## Extracted information
*** Begin section ***

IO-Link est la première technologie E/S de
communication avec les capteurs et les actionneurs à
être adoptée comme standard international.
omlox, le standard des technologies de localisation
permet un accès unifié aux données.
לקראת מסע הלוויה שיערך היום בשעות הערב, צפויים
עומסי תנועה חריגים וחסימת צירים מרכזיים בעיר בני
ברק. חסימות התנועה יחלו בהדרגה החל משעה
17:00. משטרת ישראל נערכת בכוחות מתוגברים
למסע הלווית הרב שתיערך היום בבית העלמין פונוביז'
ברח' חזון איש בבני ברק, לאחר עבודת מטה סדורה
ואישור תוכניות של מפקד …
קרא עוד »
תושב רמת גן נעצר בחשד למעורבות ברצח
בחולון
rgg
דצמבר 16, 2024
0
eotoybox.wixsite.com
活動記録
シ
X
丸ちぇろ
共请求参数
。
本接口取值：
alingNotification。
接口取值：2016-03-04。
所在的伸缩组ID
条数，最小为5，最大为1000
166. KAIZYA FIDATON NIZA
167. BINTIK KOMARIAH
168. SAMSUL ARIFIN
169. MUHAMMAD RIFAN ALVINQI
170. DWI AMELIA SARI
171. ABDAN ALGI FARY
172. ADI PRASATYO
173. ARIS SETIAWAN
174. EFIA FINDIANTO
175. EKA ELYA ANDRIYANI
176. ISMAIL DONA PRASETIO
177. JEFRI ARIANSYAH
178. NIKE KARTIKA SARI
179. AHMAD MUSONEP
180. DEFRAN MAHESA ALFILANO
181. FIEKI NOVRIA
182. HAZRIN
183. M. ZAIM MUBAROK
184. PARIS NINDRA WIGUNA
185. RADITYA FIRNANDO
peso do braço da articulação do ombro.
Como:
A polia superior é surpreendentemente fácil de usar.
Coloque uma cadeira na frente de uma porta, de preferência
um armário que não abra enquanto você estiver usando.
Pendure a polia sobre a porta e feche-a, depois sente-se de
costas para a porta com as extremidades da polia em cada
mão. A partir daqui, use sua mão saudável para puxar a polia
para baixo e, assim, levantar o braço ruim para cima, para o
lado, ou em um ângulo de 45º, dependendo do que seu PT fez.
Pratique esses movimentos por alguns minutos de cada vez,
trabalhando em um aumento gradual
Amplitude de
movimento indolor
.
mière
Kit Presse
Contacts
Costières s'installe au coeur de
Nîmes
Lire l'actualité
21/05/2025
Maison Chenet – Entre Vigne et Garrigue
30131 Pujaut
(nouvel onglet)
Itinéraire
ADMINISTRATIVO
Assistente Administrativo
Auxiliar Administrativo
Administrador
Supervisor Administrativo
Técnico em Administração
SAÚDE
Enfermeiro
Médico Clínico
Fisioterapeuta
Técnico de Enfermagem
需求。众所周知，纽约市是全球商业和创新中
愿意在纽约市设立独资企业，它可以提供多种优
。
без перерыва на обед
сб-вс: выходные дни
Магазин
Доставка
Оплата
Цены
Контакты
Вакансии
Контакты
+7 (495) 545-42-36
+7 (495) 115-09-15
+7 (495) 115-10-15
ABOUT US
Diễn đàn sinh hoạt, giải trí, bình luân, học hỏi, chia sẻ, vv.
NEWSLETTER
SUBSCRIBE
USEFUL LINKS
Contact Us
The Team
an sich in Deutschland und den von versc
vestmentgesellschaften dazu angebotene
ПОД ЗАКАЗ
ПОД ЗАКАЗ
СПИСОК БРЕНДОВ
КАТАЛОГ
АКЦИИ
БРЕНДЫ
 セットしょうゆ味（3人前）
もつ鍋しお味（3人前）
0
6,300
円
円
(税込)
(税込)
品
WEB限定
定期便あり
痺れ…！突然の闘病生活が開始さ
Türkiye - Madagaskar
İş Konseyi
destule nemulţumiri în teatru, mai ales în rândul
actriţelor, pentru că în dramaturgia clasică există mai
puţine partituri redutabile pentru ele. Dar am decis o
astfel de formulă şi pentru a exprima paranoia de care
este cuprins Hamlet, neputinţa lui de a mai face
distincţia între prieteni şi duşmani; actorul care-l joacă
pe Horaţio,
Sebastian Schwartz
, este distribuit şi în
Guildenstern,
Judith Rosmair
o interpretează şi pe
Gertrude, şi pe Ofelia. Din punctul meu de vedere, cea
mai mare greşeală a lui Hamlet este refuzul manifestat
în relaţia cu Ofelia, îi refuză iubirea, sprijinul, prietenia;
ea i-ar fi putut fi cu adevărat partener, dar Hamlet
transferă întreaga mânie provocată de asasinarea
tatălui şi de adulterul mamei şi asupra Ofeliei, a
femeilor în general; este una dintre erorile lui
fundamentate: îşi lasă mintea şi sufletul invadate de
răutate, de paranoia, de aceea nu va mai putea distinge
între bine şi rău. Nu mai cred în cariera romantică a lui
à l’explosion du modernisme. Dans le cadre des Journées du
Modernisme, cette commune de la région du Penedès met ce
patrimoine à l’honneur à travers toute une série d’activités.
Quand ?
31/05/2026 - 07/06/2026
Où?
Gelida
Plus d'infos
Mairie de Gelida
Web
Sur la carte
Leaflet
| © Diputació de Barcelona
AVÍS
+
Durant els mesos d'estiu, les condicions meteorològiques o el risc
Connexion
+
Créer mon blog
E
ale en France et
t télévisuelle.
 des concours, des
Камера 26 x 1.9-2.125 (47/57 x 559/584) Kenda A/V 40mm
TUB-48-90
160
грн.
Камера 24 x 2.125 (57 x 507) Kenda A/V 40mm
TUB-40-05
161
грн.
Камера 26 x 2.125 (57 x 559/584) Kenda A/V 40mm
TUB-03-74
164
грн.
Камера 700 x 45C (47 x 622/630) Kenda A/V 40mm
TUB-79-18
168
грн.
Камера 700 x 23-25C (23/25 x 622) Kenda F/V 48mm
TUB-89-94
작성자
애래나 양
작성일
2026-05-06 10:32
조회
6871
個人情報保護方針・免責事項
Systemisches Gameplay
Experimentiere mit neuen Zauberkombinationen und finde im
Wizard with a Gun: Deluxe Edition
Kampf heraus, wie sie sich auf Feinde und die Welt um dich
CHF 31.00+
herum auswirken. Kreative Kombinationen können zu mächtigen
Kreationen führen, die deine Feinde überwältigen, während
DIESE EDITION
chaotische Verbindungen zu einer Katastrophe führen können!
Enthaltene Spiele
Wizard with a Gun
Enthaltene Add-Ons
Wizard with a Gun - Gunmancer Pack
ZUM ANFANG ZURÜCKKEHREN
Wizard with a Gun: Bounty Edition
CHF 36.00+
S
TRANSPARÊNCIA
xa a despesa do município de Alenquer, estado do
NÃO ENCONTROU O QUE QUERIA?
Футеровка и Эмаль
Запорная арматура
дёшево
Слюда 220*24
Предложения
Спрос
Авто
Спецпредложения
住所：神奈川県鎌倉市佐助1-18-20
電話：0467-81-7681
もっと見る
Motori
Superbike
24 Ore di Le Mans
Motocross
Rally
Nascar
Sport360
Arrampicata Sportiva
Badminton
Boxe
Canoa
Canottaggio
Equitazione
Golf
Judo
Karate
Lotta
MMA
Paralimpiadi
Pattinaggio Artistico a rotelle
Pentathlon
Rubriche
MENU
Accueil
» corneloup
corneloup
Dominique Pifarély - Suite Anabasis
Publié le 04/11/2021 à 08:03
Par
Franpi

*** End section ***

## Brief
How many lines of the material contain the string "polia"? Answer with the number and nothing else.

## Output
4